▶ **What this task involves**: Take the entries that follow and return exactly the lines from the one holding "Наказ про призначення Надії" through the one holding "Правила літнього відпочинку", both included. Nothing else is needed.
**** Exercise material ****
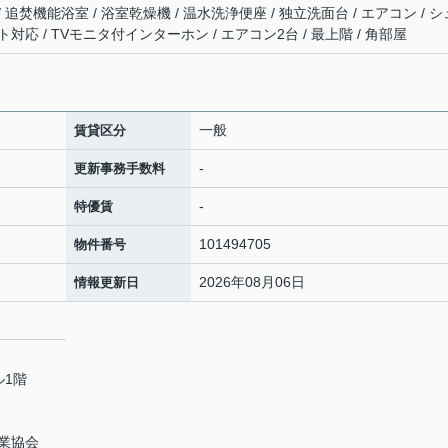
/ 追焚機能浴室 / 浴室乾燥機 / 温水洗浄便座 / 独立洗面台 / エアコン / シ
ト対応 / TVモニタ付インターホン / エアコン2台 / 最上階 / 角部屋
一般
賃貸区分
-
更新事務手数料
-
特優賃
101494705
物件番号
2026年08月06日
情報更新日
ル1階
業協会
****
**** Exercise material ****
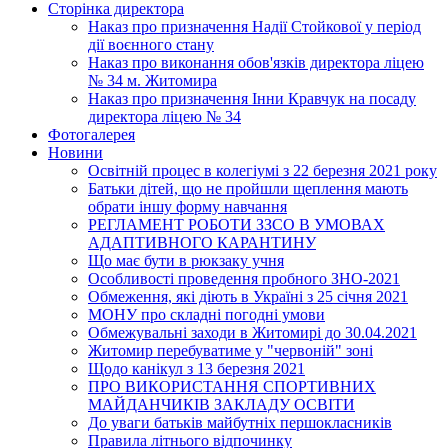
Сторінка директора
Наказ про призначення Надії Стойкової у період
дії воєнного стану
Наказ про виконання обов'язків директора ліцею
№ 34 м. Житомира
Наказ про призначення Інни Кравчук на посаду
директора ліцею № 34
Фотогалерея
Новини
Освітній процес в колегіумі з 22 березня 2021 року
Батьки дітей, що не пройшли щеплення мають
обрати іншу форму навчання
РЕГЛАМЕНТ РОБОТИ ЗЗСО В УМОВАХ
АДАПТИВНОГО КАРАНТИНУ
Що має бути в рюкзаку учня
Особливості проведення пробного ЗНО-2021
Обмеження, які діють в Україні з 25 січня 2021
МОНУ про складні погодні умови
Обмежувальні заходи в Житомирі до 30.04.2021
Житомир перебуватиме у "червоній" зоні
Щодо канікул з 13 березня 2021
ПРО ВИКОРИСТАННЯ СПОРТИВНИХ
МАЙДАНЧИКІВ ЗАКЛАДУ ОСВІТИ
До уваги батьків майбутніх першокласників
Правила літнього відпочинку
****
▶ **Exercise answer**:
Наказ про призначення Надії Стойкової у період
дії воєнного стану
Наказ про виконання обов'язків директора ліцею
№ 34 м. Житомира
Наказ про призначення Інни Кравчук на посаду
директора ліцею № 34
Фотогалерея
Новини
Освітній процес в колегіумі з 22 березня 2021 року
Батьки дітей, що не пройшли щеплення мають
обрати іншу форму навчання
РЕГЛАМЕНТ РОБОТИ ЗЗСО В УМОВАХ
АДАПТИВНОГО КАРАНТИНУ
Що має бути в рюкзаку учня
Особливості проведення пробного ЗНО-2021
Обмеження, які діють в Україні з 25 січня 2021
МОНУ про складні погодні умови
Обмежувальні заходи в Житомирі до 30.04.2021
Житомир перебуватиме у "червоній" зоні
Щодо канікул з 13 березня 2021
ПРО ВИКОРИСТАННЯ СПОРТИВНИХ
МАЙДАНЧИКІВ ЗАКЛАДУ ОСВІТИ
До уваги батьків майбутніх першокласників
Правила літнього відпочинку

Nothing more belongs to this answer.